*Assigned task*. Write only the number of lines in the entries that hold the string "header".

== Records for this exercise ==

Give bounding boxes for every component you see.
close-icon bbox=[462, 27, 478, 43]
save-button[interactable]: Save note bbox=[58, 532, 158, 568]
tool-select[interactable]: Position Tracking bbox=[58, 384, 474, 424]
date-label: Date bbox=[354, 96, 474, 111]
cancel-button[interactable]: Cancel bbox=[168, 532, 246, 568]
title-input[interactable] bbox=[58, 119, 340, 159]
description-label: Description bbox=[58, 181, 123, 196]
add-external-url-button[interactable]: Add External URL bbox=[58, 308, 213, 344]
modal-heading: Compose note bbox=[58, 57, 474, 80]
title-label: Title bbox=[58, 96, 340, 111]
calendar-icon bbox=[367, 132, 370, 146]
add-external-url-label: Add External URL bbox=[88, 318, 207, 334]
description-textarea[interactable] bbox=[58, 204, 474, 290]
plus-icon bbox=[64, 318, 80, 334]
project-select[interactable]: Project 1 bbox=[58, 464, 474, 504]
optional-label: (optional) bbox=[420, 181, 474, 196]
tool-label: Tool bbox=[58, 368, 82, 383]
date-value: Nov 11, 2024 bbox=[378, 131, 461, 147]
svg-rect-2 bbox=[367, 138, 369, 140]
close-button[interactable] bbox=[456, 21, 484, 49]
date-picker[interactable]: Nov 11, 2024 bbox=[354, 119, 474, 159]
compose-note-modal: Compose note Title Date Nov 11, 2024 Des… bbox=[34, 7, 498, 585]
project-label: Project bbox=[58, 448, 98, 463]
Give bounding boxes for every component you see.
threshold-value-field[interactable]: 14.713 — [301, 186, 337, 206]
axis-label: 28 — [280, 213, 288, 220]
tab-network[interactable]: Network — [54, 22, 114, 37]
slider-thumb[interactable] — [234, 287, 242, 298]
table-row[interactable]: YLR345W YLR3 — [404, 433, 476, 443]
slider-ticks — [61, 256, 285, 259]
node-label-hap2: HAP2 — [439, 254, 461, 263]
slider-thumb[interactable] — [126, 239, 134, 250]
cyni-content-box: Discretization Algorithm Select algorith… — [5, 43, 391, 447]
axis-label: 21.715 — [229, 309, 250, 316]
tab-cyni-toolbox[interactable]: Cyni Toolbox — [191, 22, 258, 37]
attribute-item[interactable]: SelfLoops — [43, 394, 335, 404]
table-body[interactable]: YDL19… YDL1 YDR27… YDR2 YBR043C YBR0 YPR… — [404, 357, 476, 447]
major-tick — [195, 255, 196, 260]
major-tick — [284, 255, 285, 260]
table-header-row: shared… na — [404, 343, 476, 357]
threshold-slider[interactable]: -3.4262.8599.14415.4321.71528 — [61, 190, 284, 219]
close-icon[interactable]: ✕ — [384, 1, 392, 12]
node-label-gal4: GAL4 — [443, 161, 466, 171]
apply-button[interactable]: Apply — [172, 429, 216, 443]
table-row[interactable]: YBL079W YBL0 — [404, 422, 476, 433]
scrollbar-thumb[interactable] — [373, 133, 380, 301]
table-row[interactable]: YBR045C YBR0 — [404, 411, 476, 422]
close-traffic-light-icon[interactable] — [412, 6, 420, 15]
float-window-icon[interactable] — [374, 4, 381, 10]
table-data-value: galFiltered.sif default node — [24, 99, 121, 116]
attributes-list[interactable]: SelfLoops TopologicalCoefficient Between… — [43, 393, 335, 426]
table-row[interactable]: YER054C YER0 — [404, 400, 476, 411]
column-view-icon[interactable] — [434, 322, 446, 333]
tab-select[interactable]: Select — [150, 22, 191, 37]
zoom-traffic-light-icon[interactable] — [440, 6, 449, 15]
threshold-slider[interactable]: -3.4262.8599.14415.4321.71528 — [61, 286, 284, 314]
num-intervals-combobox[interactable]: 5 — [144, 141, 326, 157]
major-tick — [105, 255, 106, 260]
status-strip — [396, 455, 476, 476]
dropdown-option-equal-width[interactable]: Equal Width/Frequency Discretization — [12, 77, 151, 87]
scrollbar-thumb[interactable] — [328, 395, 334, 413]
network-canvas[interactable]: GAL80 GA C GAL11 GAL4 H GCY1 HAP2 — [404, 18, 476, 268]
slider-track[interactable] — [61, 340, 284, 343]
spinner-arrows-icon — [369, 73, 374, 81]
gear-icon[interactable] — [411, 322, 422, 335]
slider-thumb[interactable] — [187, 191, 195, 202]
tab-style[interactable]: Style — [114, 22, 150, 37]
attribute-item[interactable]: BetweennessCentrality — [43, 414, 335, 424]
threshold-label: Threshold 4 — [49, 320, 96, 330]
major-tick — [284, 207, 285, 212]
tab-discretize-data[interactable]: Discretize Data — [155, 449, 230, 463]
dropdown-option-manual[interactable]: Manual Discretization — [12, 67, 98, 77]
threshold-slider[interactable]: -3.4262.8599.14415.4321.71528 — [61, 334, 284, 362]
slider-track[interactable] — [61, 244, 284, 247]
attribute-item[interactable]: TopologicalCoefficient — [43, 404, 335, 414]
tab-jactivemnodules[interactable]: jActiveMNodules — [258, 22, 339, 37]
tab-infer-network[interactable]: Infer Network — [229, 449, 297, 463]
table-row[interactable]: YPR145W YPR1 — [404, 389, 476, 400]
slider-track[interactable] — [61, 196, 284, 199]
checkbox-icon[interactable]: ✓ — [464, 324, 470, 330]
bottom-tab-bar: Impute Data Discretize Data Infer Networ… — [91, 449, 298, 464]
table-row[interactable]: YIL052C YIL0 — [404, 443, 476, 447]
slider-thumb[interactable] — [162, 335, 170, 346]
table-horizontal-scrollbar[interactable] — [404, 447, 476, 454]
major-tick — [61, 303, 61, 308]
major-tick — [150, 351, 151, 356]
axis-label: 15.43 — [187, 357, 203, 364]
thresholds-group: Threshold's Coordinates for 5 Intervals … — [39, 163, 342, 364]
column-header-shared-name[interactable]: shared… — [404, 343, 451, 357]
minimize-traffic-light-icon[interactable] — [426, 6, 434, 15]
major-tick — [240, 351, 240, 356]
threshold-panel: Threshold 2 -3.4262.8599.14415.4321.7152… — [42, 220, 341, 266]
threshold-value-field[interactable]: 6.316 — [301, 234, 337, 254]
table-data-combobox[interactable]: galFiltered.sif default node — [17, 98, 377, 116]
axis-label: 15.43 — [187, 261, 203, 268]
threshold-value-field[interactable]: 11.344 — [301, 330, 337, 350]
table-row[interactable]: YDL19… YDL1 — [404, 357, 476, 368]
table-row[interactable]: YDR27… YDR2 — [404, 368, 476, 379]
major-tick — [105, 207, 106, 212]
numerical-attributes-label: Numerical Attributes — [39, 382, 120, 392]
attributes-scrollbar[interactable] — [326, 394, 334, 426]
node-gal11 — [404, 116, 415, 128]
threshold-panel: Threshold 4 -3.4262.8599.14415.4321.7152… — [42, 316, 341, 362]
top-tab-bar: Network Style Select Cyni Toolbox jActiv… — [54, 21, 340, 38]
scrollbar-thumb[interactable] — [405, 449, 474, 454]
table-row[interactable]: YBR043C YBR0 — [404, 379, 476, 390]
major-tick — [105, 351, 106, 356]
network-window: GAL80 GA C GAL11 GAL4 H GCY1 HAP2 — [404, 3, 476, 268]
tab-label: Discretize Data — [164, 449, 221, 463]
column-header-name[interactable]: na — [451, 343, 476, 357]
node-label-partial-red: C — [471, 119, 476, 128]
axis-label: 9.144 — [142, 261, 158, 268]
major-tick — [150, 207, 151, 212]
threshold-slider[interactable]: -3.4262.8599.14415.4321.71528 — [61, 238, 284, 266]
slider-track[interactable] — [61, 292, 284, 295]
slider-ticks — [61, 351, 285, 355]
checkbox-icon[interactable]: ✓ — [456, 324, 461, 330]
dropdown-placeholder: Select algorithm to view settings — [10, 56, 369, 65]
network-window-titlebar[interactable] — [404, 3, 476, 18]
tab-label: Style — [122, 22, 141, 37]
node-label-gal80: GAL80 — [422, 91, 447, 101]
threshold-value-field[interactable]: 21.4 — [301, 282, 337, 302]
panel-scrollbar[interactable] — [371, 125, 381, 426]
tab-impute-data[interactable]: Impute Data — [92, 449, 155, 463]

===
== Records for this exercise ==

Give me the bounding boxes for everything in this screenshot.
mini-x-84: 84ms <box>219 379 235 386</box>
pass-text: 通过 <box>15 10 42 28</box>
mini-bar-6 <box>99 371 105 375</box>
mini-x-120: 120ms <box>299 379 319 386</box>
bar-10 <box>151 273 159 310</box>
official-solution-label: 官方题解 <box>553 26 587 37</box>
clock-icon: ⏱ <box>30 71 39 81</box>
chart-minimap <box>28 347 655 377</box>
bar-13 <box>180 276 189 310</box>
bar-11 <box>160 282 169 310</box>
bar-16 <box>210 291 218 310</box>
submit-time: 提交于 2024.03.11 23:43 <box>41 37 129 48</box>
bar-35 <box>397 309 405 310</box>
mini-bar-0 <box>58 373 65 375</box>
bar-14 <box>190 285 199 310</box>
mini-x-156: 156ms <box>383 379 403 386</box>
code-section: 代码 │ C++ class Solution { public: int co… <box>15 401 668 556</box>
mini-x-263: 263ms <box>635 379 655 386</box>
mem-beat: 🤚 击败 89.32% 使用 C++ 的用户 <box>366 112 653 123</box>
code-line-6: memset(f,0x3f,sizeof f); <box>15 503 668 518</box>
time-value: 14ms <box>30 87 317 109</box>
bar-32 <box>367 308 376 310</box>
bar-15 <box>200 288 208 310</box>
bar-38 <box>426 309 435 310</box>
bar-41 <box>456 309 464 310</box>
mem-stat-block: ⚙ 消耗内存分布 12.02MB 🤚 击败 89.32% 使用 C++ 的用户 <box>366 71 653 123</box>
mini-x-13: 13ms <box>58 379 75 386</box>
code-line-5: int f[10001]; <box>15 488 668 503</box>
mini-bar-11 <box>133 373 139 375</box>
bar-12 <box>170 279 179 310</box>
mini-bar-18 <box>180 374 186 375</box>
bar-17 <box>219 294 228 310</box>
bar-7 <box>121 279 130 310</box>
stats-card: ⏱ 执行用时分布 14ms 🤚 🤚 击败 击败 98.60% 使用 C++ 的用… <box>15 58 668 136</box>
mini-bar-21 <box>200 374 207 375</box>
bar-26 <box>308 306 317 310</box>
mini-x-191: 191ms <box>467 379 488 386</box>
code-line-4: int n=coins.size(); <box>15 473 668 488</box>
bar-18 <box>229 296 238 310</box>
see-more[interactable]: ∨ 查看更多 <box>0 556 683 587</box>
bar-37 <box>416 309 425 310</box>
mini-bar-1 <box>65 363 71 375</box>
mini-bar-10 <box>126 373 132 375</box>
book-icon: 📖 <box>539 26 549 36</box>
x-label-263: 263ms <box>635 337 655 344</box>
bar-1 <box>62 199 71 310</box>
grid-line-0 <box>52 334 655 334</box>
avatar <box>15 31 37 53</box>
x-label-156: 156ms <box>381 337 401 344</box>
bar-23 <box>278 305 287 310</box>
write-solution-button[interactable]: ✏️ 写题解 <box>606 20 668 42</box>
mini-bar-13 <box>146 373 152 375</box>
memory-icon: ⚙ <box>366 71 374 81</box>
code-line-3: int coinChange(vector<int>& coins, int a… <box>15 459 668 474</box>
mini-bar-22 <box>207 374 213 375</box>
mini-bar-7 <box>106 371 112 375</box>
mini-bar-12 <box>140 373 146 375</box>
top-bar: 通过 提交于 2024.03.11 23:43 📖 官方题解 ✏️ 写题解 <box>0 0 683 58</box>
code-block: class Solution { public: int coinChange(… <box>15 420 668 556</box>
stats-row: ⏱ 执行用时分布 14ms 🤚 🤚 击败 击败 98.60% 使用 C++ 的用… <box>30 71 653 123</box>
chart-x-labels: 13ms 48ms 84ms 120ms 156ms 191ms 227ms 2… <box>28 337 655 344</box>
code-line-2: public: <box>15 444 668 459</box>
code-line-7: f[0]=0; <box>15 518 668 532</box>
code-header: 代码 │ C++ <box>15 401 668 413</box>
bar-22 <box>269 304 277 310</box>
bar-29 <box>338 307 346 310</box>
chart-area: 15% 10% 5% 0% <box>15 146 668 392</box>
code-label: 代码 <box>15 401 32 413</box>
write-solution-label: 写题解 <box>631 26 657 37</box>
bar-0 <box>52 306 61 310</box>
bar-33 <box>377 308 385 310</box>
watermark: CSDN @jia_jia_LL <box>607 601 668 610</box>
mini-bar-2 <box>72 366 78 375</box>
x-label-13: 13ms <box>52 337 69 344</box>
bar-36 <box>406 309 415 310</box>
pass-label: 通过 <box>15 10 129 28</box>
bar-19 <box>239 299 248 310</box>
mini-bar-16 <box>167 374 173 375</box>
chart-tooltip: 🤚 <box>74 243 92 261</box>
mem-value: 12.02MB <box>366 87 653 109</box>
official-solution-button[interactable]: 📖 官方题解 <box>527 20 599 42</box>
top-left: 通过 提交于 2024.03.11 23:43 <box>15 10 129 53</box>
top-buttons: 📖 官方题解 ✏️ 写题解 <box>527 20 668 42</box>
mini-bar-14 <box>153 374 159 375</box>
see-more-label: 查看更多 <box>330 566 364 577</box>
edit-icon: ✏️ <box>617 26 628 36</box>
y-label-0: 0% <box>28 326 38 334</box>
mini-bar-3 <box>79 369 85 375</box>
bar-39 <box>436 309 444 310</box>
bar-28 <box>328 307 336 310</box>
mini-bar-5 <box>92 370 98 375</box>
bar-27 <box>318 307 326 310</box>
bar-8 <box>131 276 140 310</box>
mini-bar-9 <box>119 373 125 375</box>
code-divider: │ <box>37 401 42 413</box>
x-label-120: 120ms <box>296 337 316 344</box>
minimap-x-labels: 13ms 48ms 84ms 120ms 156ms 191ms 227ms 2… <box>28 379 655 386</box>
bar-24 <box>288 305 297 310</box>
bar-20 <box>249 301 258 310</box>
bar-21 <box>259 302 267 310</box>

===

*Exercise output*. 4